Goal of the exercise => In the listing that follows, locate the line containing "Диссертация мавзуси, ихтисослик" and the line containing "Етакчи ташкилот: Ислом". Retype exactly those two lines and every line between them, and nothing more.
START Study material
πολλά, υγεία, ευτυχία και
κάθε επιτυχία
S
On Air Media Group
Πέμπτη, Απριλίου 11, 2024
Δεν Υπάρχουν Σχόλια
END Study material
START Study material
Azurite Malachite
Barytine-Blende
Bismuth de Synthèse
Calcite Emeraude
END Study material
START Study material
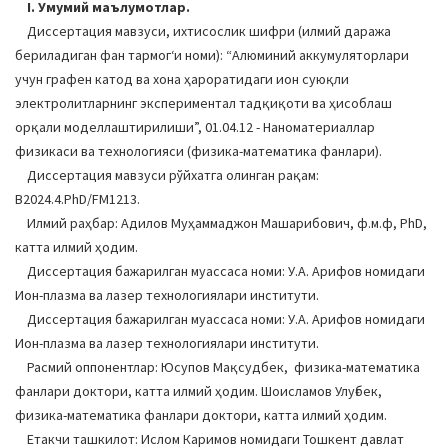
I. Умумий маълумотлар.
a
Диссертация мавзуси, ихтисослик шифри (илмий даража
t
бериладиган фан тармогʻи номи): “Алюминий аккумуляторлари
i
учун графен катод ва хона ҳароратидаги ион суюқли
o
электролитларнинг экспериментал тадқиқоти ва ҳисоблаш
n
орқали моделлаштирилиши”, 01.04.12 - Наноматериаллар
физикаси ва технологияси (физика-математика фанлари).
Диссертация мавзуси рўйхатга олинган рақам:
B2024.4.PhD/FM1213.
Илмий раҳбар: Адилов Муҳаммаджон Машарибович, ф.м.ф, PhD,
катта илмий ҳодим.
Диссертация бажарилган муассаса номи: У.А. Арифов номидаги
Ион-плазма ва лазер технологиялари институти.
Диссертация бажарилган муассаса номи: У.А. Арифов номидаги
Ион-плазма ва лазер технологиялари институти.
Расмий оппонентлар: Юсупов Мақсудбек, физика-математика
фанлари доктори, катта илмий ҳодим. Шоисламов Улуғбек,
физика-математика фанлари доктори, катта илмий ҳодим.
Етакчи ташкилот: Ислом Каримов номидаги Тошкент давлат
END Study material
Response to this exercise =>
Диссертация мавзуси, ихтисослик шифри (илмий даража
t
бериладиган фан тармогʻи номи): “Алюминий аккумуляторлари
i
учун графен катод ва хона ҳароратидаги ион суюқли
o
электролитларнинг экспериментал тадқиқоти ва ҳисоблаш
n
орқали моделлаштирилиши”, 01.04.12 - Наноматериаллар
физикаси ва технологияси (физика-математика фанлари).
Диссертация мавзуси рўйхатга олинган рақам:
B2024.4.PhD/FM1213.
Илмий раҳбар: Адилов Муҳаммаджон Машарибович, ф.м.ф, PhD,
катта илмий ҳодим.
Диссертация бажарилган муассаса номи: У.А. Арифов номидаги
Ион-плазма ва лазер технологиялари институти.
Диссертация бажарилган муассаса номи: У.А. Арифов номидаги
Ион-плазма ва лазер технологиялари институти.
Расмий оппонентлар: Юсупов Мақсудбек, физика-математика
фанлари доктори, катта илмий ҳодим. Шоисламов Улуғбек,
физика-математика фанлари доктори, катта илмий ҳодим.
Етакчи ташкилот: Ислом Каримов номидаги Тошкент давлат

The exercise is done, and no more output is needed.